━━━━━ DATASET CONTENT ━━━━━
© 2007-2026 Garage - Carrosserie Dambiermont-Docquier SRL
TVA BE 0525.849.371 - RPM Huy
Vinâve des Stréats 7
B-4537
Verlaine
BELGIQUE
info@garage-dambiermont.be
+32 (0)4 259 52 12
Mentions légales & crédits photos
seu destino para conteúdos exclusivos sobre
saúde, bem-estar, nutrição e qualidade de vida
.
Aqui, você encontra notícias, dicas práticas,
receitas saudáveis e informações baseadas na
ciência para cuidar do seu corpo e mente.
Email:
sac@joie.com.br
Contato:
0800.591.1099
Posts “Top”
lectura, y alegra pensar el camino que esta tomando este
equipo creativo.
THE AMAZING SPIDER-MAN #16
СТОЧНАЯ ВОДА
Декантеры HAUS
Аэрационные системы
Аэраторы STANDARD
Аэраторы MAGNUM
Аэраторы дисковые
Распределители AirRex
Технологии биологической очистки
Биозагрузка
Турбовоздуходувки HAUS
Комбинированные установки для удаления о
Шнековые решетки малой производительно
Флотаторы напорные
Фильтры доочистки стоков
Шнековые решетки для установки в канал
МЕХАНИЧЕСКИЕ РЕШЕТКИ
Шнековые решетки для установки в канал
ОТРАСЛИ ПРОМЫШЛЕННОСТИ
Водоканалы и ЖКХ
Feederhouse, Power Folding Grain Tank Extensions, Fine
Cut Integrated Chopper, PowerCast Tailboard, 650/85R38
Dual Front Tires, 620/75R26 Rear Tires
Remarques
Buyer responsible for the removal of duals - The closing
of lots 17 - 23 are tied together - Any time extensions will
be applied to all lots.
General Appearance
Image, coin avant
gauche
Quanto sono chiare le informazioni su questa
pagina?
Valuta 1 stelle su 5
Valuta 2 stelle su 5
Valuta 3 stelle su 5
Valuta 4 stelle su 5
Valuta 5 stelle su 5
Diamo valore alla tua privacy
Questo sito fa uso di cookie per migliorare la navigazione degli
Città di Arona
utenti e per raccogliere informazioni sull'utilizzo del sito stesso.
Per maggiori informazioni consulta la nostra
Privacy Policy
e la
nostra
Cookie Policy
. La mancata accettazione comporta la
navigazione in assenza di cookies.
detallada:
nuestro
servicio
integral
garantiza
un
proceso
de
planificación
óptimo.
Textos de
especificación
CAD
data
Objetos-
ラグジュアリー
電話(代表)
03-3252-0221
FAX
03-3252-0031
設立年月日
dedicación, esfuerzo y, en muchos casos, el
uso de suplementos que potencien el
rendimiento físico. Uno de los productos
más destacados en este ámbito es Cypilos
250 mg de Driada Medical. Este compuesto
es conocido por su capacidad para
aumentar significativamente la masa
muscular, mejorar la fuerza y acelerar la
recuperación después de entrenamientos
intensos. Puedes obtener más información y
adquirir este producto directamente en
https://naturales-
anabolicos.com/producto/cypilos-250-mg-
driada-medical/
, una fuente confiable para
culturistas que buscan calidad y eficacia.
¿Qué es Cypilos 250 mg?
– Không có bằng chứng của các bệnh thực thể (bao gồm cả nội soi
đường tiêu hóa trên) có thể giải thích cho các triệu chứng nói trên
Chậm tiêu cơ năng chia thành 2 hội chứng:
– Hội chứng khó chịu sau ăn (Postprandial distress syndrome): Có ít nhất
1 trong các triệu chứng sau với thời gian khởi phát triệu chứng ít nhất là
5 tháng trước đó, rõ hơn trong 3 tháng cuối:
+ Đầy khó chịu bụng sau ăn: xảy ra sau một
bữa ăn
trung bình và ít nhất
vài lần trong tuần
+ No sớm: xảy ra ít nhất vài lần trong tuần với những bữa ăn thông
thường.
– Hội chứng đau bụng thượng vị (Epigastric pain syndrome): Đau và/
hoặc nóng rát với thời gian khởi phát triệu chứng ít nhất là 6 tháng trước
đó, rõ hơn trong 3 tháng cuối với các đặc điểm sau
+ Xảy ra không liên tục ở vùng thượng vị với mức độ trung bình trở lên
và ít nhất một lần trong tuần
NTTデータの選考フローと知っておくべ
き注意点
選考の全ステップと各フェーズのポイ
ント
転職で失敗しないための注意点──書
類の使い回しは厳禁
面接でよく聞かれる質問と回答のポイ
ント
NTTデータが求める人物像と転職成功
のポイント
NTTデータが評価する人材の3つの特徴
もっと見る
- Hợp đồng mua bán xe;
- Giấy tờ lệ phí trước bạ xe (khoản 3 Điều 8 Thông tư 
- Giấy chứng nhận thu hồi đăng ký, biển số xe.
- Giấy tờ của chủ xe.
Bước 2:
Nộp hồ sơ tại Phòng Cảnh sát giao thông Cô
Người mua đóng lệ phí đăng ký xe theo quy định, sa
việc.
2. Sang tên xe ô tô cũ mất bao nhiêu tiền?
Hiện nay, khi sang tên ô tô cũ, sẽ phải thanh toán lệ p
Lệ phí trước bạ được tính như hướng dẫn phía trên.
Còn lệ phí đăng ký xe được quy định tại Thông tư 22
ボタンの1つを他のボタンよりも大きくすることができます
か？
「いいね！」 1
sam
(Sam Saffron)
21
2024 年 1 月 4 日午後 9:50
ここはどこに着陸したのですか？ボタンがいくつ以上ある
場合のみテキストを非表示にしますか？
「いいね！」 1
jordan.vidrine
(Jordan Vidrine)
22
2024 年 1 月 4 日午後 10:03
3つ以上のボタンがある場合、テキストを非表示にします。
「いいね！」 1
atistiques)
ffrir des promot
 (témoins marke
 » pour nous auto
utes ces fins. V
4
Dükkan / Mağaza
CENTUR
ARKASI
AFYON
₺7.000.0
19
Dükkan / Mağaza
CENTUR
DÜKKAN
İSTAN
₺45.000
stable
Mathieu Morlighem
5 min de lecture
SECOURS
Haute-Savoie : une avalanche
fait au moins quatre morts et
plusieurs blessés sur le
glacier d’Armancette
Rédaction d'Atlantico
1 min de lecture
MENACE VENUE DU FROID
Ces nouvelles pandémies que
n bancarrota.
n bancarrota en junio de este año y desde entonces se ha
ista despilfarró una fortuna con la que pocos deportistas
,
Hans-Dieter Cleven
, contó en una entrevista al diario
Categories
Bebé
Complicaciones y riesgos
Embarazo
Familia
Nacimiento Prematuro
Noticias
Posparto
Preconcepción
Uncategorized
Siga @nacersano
━━━━━
### WHAT YOU WILL DO
What you need to do is retype all the entries exactly as written.

### EXERCISE OUTPUT
© 2007-2026 Garage - Carrosserie Dambiermont-Docquier SRL
TVA BE 0525.849.371 - RPM Huy
Vinâve des Stréats 7
B-4537
Verlaine
BELGIQUE
info@garage-dambiermont.be
+32 (0)4 259 52 12
Mentions légales & crédits photos
seu destino para conteúdos exclusivos sobre
saúde, bem-estar, nutrição e qualidade de vida
.
Aqui, você encontra notícias, dicas práticas,
receitas saudáveis e informações baseadas na
ciência para cuidar do seu corpo e mente.
Email:
sac@joie.com.br
Contato:
0800.591.1099
Posts “Top”
lectura, y alegra pensar el camino que esta tomando este
equipo creativo.
THE AMAZING SPIDER-MAN #16
СТОЧНАЯ ВОДА
Декантеры HAUS
Аэрационные системы
Аэраторы STANDARD
Аэраторы MAGNUM
Аэраторы дисковые
Распределители AirRex
Технологии биологической очистки
Биозагрузка
Турбовоздуходувки HAUS
Комбинированные установки для удаления о
Шнековые решетки малой производительно
Флотаторы напорные
Фильтры доочистки стоков
Шнековые решетки для установки в канал
МЕХАНИЧЕСКИЕ РЕШЕТКИ
Шнековые решетки для установки в канал
ОТРАСЛИ ПРОМЫШЛЕННОСТИ
Водоканалы и ЖКХ
Feederhouse, Power Folding Grain Tank Extensions, Fine
Cut Integrated Chopper, PowerCast Tailboard, 650/85R38
Dual Front Tires, 620/75R26 Rear Tires
Remarques
Buyer responsible for the removal of duals - The closing
of lots 17 - 23 are tied together - Any time extensions will
be applied to all lots.
General Appearance
Image, coin avant
gauche
Quanto sono chiare le informazioni su questa
pagina?
Valuta 1 stelle su 5
Valuta 2 stelle su 5
Valuta 3 stelle su 5
Valuta 4 stelle su 5
Valuta 5 stelle su 5
Diamo valore alla tua privacy
Questo sito fa uso di cookie per migliorare la navigazione degli
Città di Arona
utenti e per raccogliere informazioni sull'utilizzo del sito stesso.
Per maggiori informazioni consulta la nostra
Privacy Policy
e la
nostra
Cookie Policy
. La mancata accettazione comporta la
navigazione in assenza di cookies.
detallada:
nuestro
servicio
integral
garantiza
un
proceso
de
planificación
óptimo.
Textos de
especificación
CAD
data
Objetos-
ラグジュアリー
電話(代表)
03-3252-0221
FAX
03-3252-0031
設立年月日
dedicación, esfuerzo y, en muchos casos, el
uso de suplementos que potencien el
rendimiento físico. Uno de los productos
más destacados en este ámbito es Cypilos
250 mg de Driada Medical. Este compuesto
es conocido por su capacidad para
aumentar significativamente la masa
muscular, mejorar la fuerza y acelerar la
recuperación después de entrenamientos
intensos. Puedes obtener más información y
adquirir este producto directamente en
https://naturales-
anabolicos.com/producto/cypilos-250-mg-
driada-medical/
, una fuente confiable para
culturistas que buscan calidad y eficacia.
¿Qué es Cypilos 250 mg?
– Không có bằng chứng của các bệnh thực thể (bao gồm cả nội soi
đường tiêu hóa trên) có thể giải thích cho các triệu chứng nói trên
Chậm tiêu cơ năng chia thành 2 hội chứng:
– Hội chứng khó chịu sau ăn (Postprandial distress syndrome): Có ít nhất
1 trong các triệu chứng sau với thời gian khởi phát triệu chứng ít nhất là
5 tháng trước đó, rõ hơn trong 3 tháng cuối:
+ Đầy khó chịu bụng sau ăn: xảy ra sau một
bữa ăn
trung bình và ít nhất
vài lần trong tuần
+ No sớm: xảy ra ít nhất vài lần trong tuần với những bữa ăn thông
thường.
– Hội chứng đau bụng thượng vị (Epigastric pain syndrome): Đau và/
hoặc nóng rát với thời gian khởi phát triệu chứng ít nhất là 6 tháng trước
đó, rõ hơn trong 3 tháng cuối với các đặc điểm sau
+ Xảy ra không liên tục ở vùng thượng vị với mức độ trung bình trở lên
và ít nhất một lần trong tuần
NTTデータの選考フローと知っておくべ
き注意点
選考の全ステップと各フェーズのポイ
ント
転職で失敗しないための注意点──書
類の使い回しは厳禁
面接でよく聞かれる質問と回答のポイ
ント
NTTデータが求める人物像と転職成功
のポイント
NTTデータが評価する人材の3つの特徴
もっと見る
- Hợp đồng mua bán xe;
- Giấy tờ lệ phí trước bạ xe (khoản 3 Điều 8 Thông tư 
- Giấy chứng nhận thu hồi đăng ký, biển số xe.
- Giấy tờ của chủ xe.
Bước 2:
Nộp hồ sơ tại Phòng Cảnh sát giao thông Cô
Người mua đóng lệ phí đăng ký xe theo quy định, sa
việc.
2. Sang tên xe ô tô cũ mất bao nhiêu tiền?
Hiện nay, khi sang tên ô tô cũ, sẽ phải thanh toán lệ p
Lệ phí trước bạ được tính như hướng dẫn phía trên.
Còn lệ phí đăng ký xe được quy định tại Thông tư 22
ボタンの1つを他のボタンよりも大きくすることができます
か？
「いいね！」 1
sam
(Sam Saffron)
21
2024 年 1 月 4 日午後 9:50
ここはどこに着陸したのですか？ボタンがいくつ以上ある
場合のみテキストを非表示にしますか？
「いいね！」 1
jordan.vidrine
(Jordan Vidrine)
22
2024 年 1 月 4 日午後 10:03
3つ以上のボタンがある場合、テキストを非表示にします。
「いいね！」 1
atistiques)
ffrir des promot
 (témoins marke
 » pour nous auto
utes ces fins. V
4
Dükkan / Mağaza
CENTUR
ARKASI
AFYON
₺7.000.0
19
Dükkan / Mağaza
CENTUR
DÜKKAN
İSTAN
₺45.000
stable
Mathieu Morlighem
5 min de lecture
SECOURS
Haute-Savoie : une avalanche
fait au moins quatre morts et
plusieurs blessés sur le
glacier d’Armancette
Rédaction d'Atlantico
1 min de lecture
MENACE VENUE DU FROID
Ces nouvelles pandémies que
n bancarrota.
n bancarrota en junio de este año y desde entonces se ha
ista despilfarró una fortuna con la que pocos deportistas
,
Hans-Dieter Cleven
, contó en una entrevista al diario
Categories
Bebé
Complicaciones y riesgos
Embarazo
Familia
Nacimiento Prematuro
Noticias
Posparto
Preconcepción
Uncategorized
Siga @nacersano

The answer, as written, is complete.